RESULTS: In total, 38 participants were included, with 18 assigned to the telemedicine group and 20 to the standard care group. Total costs (32,712, 95% CI 15,412-50,013 vs 59,202, 95% CI 42,603-75,800 Japanese yen; $284, 95% CI 134-435 vs $515, 95% CI 370-659, purchasing power parity [PPP]-adjusted; P=.01), direct non-health care costs (922, 95% CI -240 to 2084 vs 2561, 95% CI 1447-3676 yen; $8, 95% CI -2 to 18 vs $22, 95% CI 13 to 32 PPP-adjusted; P=.02), and indirect costs (8981, 95% CI -7119 to 25,082 vs 32,832, 95% CI 17,384-48,279 yen; $78, 95% CI -62 to 218 vs $285, 95% CI 151-420 PPP-adjusted; P=.01) reduced significantly in the telemedicine group compared with the standard care group. The improvements in the Problem Areas in Diabetes Survey (-7.6, 95% CI -13.7 to -1.4; P=.02) and Diabetes Therapy-Related Quality of Life domain 1 (10.5, 95% CI 0.9-20.1; P=.03) scores from the baseline were significantly greater in the telemedicine group than that in the standard care group. Nonetheless, glycemic control and frequency of perinatal complications were comparable between the 2 groups. Consultation time was similar across groups, suggesting no added workload for clinicians.

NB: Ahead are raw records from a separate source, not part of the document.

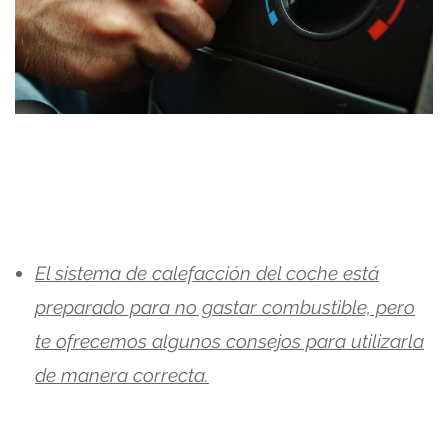
El sistema de calefacción del coche está
preparado para no gastar combustible, pero
te ofrecemos algunos consejos para utilizarla
de manera correcta.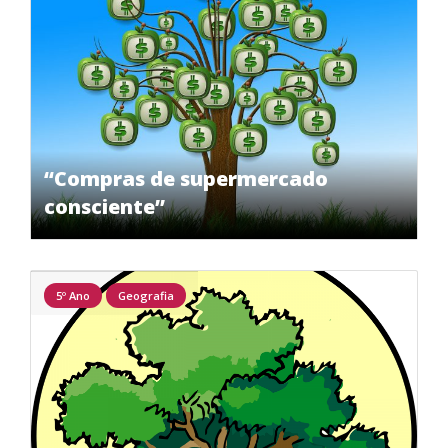
“Compras de supermercado
consciente”
5º Ano
Geografia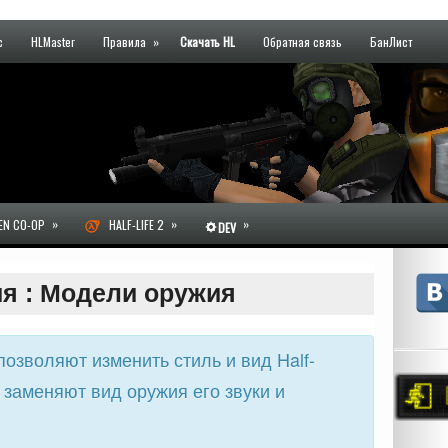
с
HLMaster
Правила
»
Скачать HL
Обратная связь
БанЛист
»
»
»
N CO-OP
HALF-LIFE 2
DEV
ия : Модели оружия
позволяют изменить стиль и вид Half-
 заменяют вид оружия его звуки и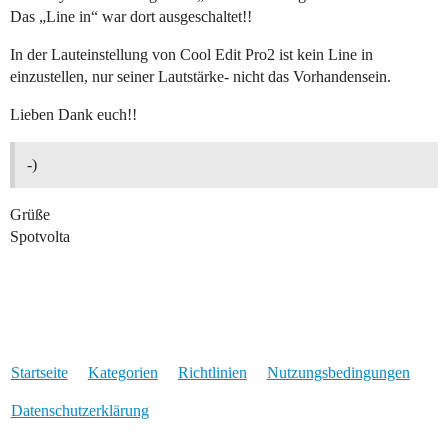
Das „Line in“ war dort ausgeschaltet!!
In der Lauteinstellung von Cool Edit Pro2 ist kein Line in
einzustellen, nur seiner Lautstärke- nicht das Vorhandensein.
Lieben Dank euch!!
-)
Grüße
Spotvolta
Startseite
Kategorien
Richtlinien
Nutzungsbedingungen
Datenschutzerklärung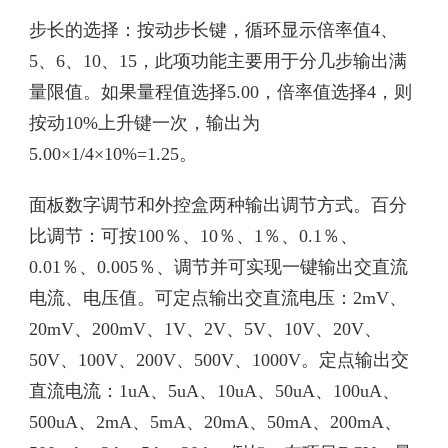
步长的选择：按动步长键，循环显示倍率值4、
5、6、10、15，此项功能主要用于分几步输出满
量限值。如果量程值选择5.00，倍率值选择4，则
按动10%上升键一次，输出为
5.00×1/4×10%=1.25。
面板数字调节和外控盒两种输出调节方式。百分
比调节：可按100％、10％、1％、0.1％、
0.01％、0.005％、调节并可实现一键输出交直流
电流、电压值。可定点输出交直流电压：2mV、
20mV、200mV、1V、2V、5V、10V、20V、
50V、100V、200V、500V、1000V。定点输出交
直流电流：1uA、5uA、10uA、50uA、100uA、
500uA、2mA、5mA、20mA、50mA、200mA、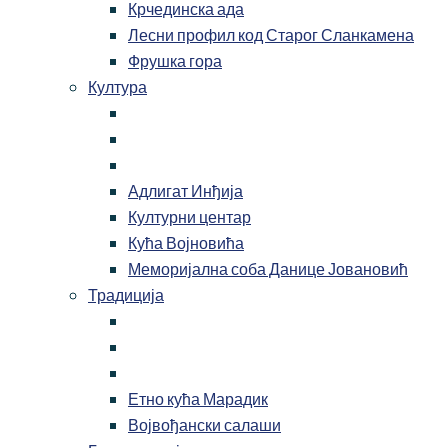
Крчединска ада
Лесни профил код Старог Сланкамена
Фрушка гора
Култура
Адлигат Инђија
Културни центар
Кућа Војновића
Меморијална соба Данице Јовановић
Традиција
Етно кућа Марадик
Војвођански салаши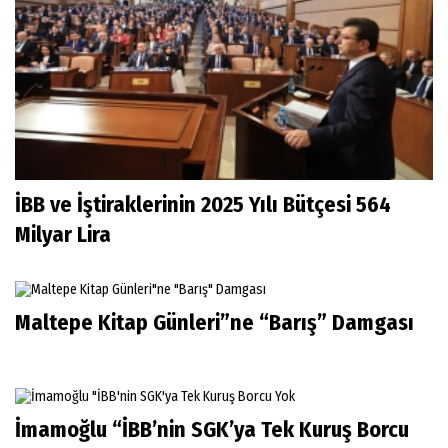
İBB ve İştiraklerinin 2025 Yılı Bütçesi 564
Milyar Lira
Maltepe Kitap Günleri”ne “Barış” Damgası
İmamoğlu “İBB’nin SGK’ya Tek Kuruş Borcu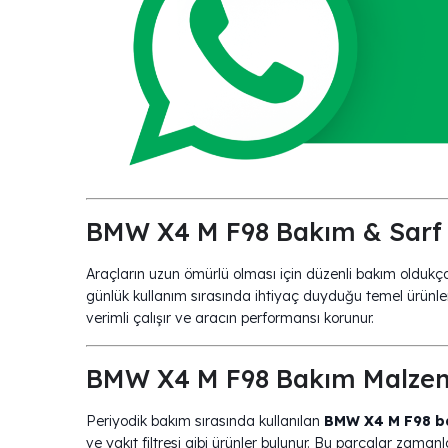
BMW X4 M F98 Bakım & Sarf 
Araçların uzun ömürlü olması için düzenli bakım oldukç
günlük kullanım sırasında ihtiyaç duyduğu temel ürünl
verimli çalışır ve aracın performansı korunur.
BMW X4 M F98 Bakım Malzem
Periyodik bakım sırasında kullanılan
BMW X4 M F98 b
ve yakıt filtresi gibi ürünler bulunur. Bu parçalar zamanl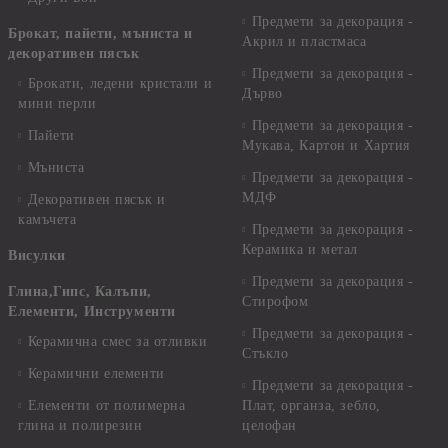
Предмети за декорация -
Брокат, пайети, мъниста и
Акрил и пластмаса
декоративен пясък
Предмети за декорация -
Брокати, ледени кристали и
Дърво
мини перли
Предмети за декорация -
Пайети
Мукава, Картон и Хартия
Мъниста
Предмети за декорация -
МДФ
Декоративен пясък и
камъчета
Предмети за декорация -
Керамика и метал
Висулки
Предмети за декорация -
Глина,Гипс, Калъпи,
Стирофом
Елементи, Инструменти
Предмети за декорация -
Керамична смес за отливки
Стъкло
Керамични елементи
Предмети за декорация -
Елементи от полимерна
Плат, органза, зебло,
глина и полирезин
целофан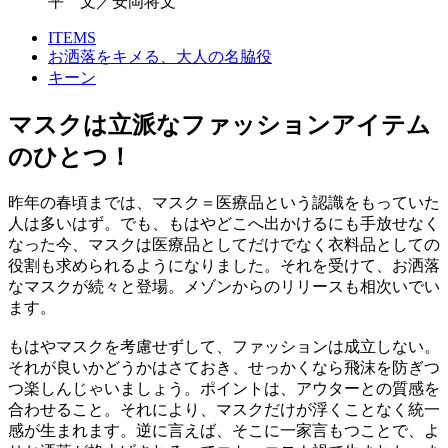
平 文／安岡将文
ITEMS
お洒落をキメる、大人の名脇役
キーン
マスクは立派なファッションアイテム
のひとつ！
昨年の春頃までは、マスク＝医療品という認識をもっていた
人は多いはず。でも、もはやどこへ出かけるにも手放せなく
なった今、マスクは医療品としてだけでなく衣料品としての
役割も求められるようになりました。それを受けて、お洒落
なマスクが続々と登場。メゾンからのリリースも相次いでい
ます。
もはやマスクを考慮せずして、ファッションは成立しない。
それが良いかどうかはさておき、せっかくなら飛沫を防ぎつ
つ楽しんじゃいましょう。ポイントは、アウターとの質感を
合わせること。それにより、マスクだけが浮くことなく統一
感が生まれます。逆に言えば、そこに一家言もつことで、よ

CONCLUSIONS: In this randomized trial, mobile health-enabled telemedicine safely replaced routine in-person visits for patients with GDM requiring insulin therapy. Telemedicine significantly reduced psychological and economic burdens without compromising glycemic or perinatal outcomes, demonstrating its value as a patient-centered and cost-efficient model of care. These findings support the broader implementation of mobile-based telemedicine approaches in GDM management.